Bei seinen Messungen stellte Rief fest, dass sich die Domänen unter Belastung nacheinander jeweils bei einer Kraft von rund 200 Piconewton (der Gewichtskraft von vier millionstel Gramm) entfalten. Diese Entfaltung einer Domäne geschah stets in einem einzigen Schritt. Zudem konnte Rief beobachten, wie lange es dauerte, bis sich die Faltblattstruktur zurückbildete und wie diese Zeit von den Umgebungsbedingungen abhing.

So aufregend und bahnbrechend dieses Experiment war, hatte es allerdings einen kleinen Schönheitsfehler: Da die lange perlenkettenartige Struktur von Titin extrem flexibel ist, gelingt es nicht, gezielt ein bestimmtes Molekül auszuwählen und die Entfaltung seiner Domänen durch Abbilden sichtbar zu machen; vielmehr muss man zufällig und blind aus einer größeren Menge ein Molekül für die Untersuchung herausgreifen.

Noch aufschlussreicher wäre es, nicht nur den Vorgang des Entfaltens nachvollziehen, sondern auch sein Ergebnis sichtbar machen zu können. Genau das ist bei den Untersuchungen am Bakteriorhodopsin gelungen, die meine Kollegen und ich in Zusammenarbeit mit Daniel Müller vom Biozentrum der Universität Basel durchgeführt haben.

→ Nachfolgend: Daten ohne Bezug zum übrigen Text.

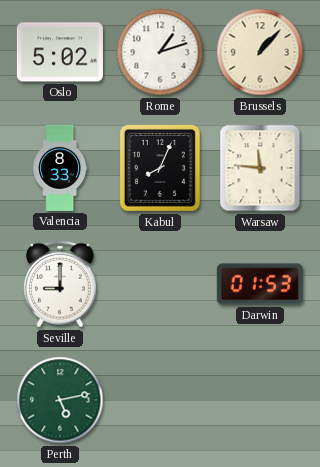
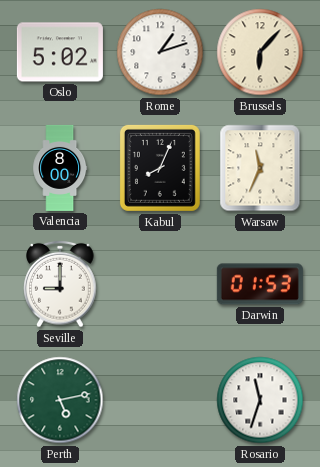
Brussels: 1:07 -> 6:07
Valencia: 8:33 -> 8:00
Warsaw: 11:46 -> 11:34
Rosario: none -> 11:33
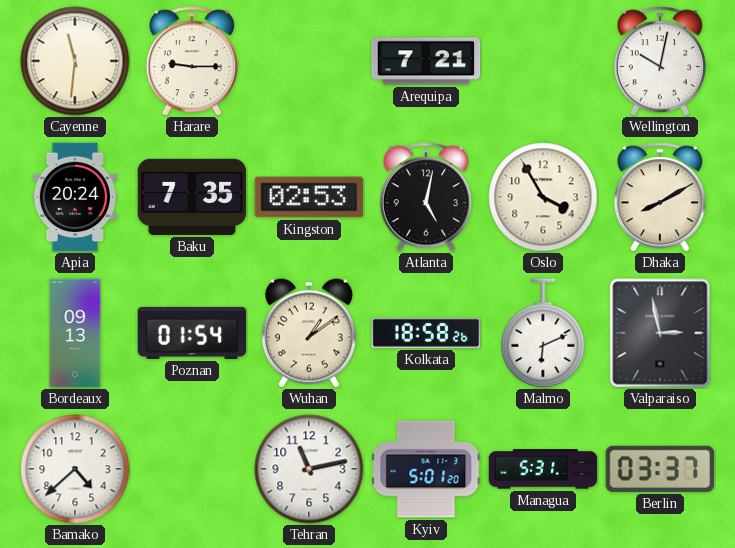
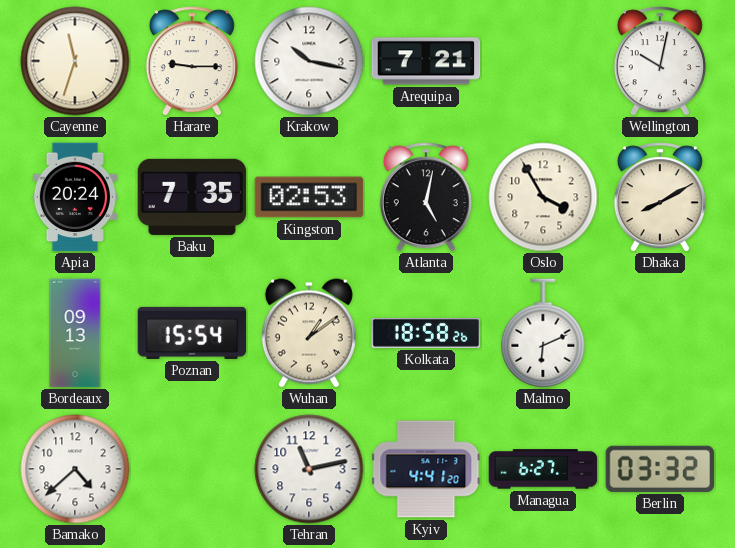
Cayenne: 11:31 -> 11:33
Krakow: none -> 10:17
Poznan: 01:54 -> 15:54
Valparaiso: 2:58 -> none
Kyiv: 5:01 -> 4:41
Managua: 5:31 -> 6:27
Berlin: 03:37 -> 03:32
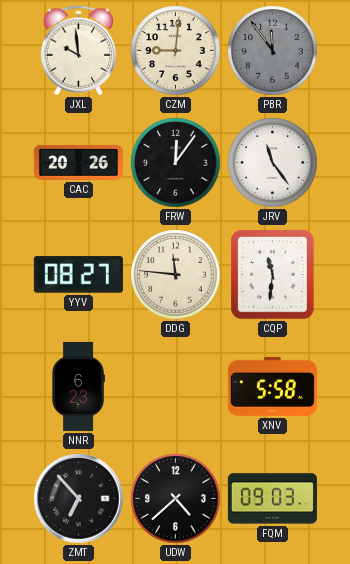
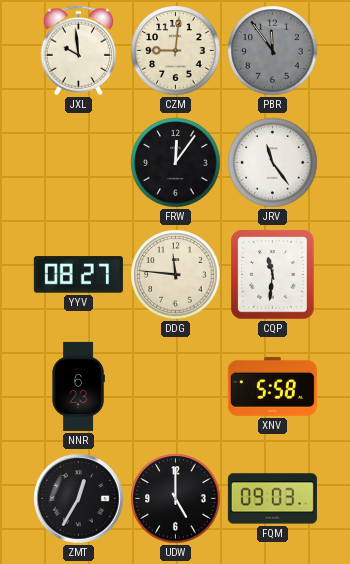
CAC: 20:26 -> none
ZMT: 6:53 -> 12:35
UDW: 4:38 -> 5:00
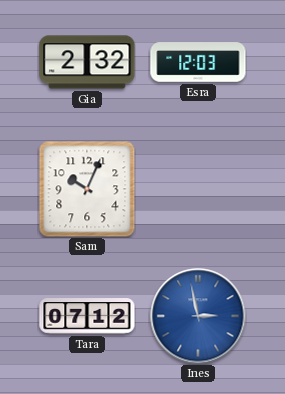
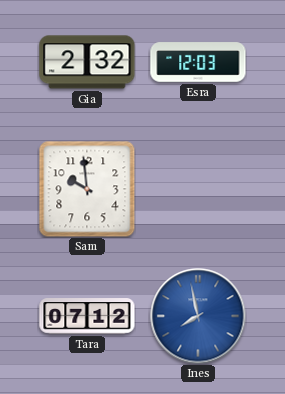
Sam: 10:04 -> 9:59
Ines: 2:58 -> 7:58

Das purpurfarbene Bakteriorhodopsin kommt in der Zellmembran von Halobacterium salinarum vor, einem salzliebenden Vertreter der urtümlichen Archäa, die früher den Bakterien zugerechnet wurden. Es arbeitet als lichtgetriebene Protonenpumpe, die eine elektrische Spannung zwischen dem Inneren und dem Äußeren der Zellmembran aufbaut. Halobacterium kann diese Spannung zur Synthese energiereicher Substanzen nutzen und so eine spezielle Art der Photosynthese betreiben.

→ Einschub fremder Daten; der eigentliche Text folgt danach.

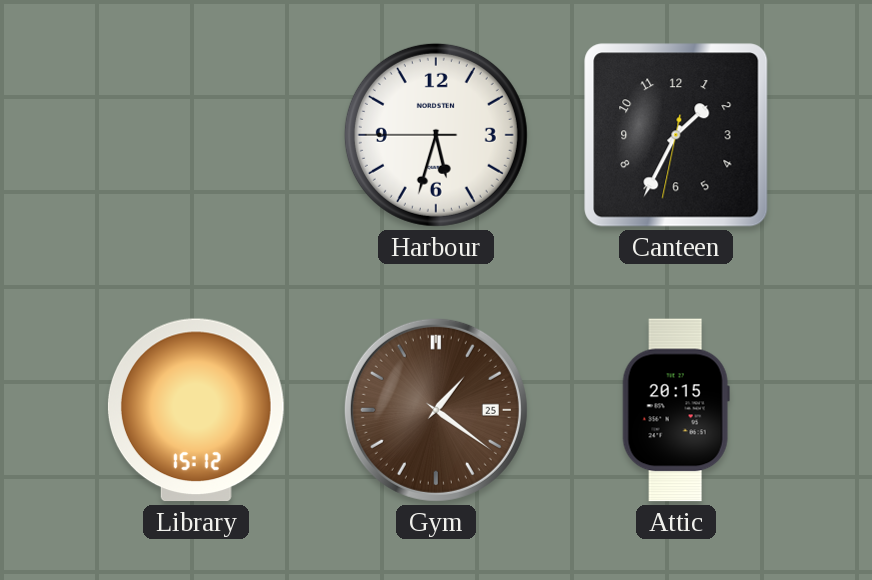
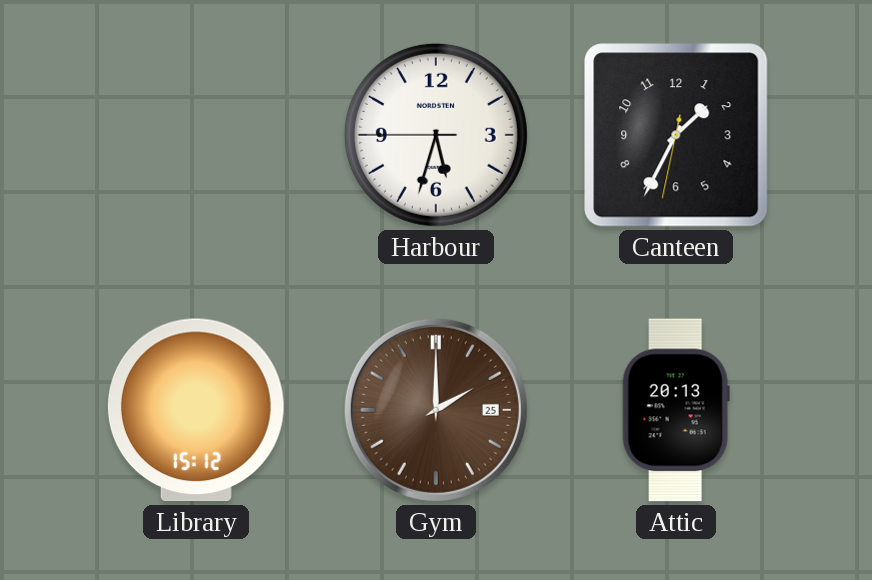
Gym: 1:21 -> 2:00
Attic: 20:15 -> 20:13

Zupfen an der Purpurmembran


Bakteriorhodopsin besteht aus 248 Aminosäuren. Diese bilden sieben "Alpha-Helices", die sich quer durch die Membran erstrecken und durch flexible Schlaufen miteinander verbunden sind. Alpha-Helices stellen neben den Beta-Faltblatt-Domänen die zweite der beiden grundlegenden Faltungsmotive der Proteine dar; in ihnen ist die Aminosäurekette wie eine Sprungfeder schraubenartig gewunden. Die sieben Helices des Bakteriorhodopsins bilden einen Kanal innerhalb der Zellmembran, durch den die Protonen transportiert werden. Im Zentrum des Kanals sitzt der Farbstoff Retinal, der das Licht absorbiert und den Protonentransport auslöst.

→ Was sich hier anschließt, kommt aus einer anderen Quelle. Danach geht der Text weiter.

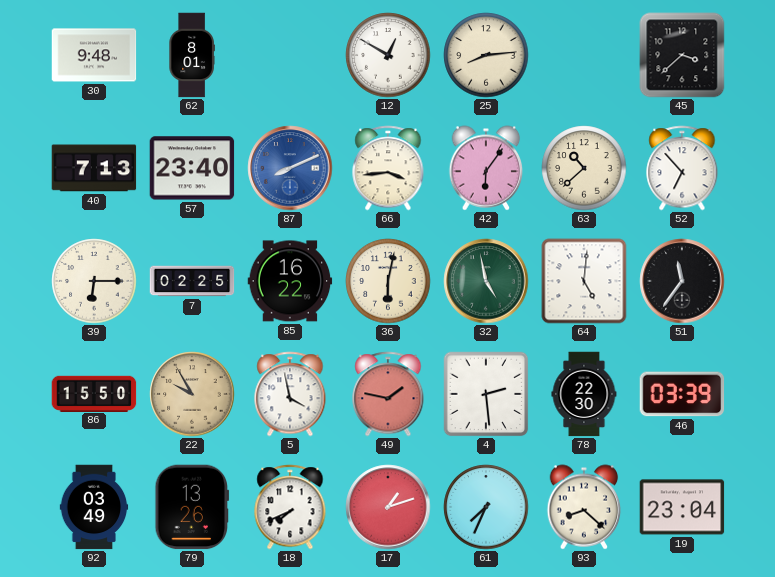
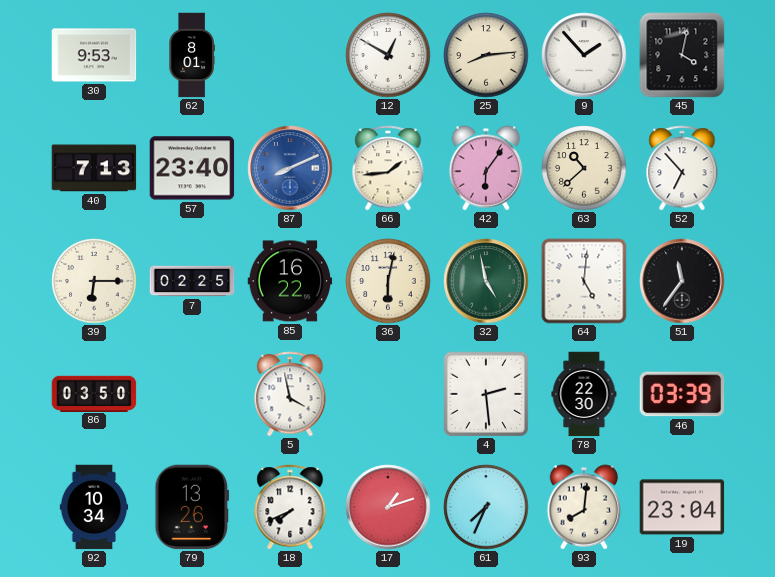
30: 9:48 -> 9:53
9: none -> 1:53
45: 3:38 -> 4:02
66: 3:44 -> 1:44
86: 15:50 -> 03:50
22: 9:55 -> none
49: 1:47 -> none
92: 03:49 -> 10:34
93: 8:22 -> 8:01
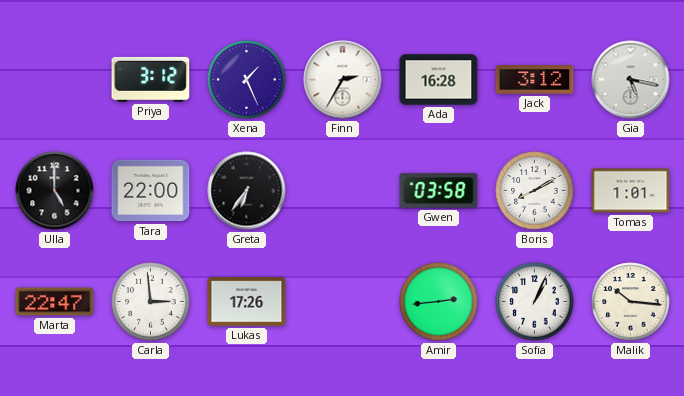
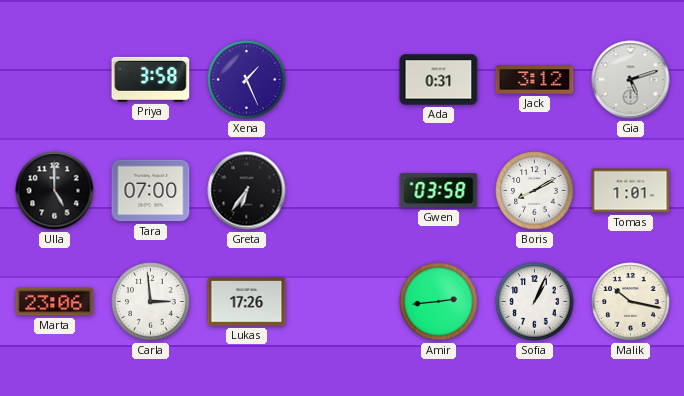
Priya: 3:12 -> 3:58
Finn: 2:35 -> none
Ada: 16:28 -> 0:31
Gia: 5:17 -> 5:12
Tara: 22:00 -> 07:00
Marta: 22:47 -> 23:06
Malik: 10:16 -> 10:17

In gewissen Bereichen der Zellmembran liegt Bakteriorhodopsin in so hoher Konzentration vor, dass es zusammen mit den fettartigen Membranbausteinen (Lipiden) einen zweidimensionalen Kristall mit geordneter Gitterstruktur bildet. Diese Areale bezeichnet man wegen ihrer Farbe als Purpurmembranen. Müller war es schon früher gelungen, das darin enthaltene Bakteriorhodopsin mit dem Kraftmikroskop in submolekularer Auflösung abzubilden. Dazu ist es erforderlich, die Membran stabil auf einer festen, ebenen Unterlage zu fixieren.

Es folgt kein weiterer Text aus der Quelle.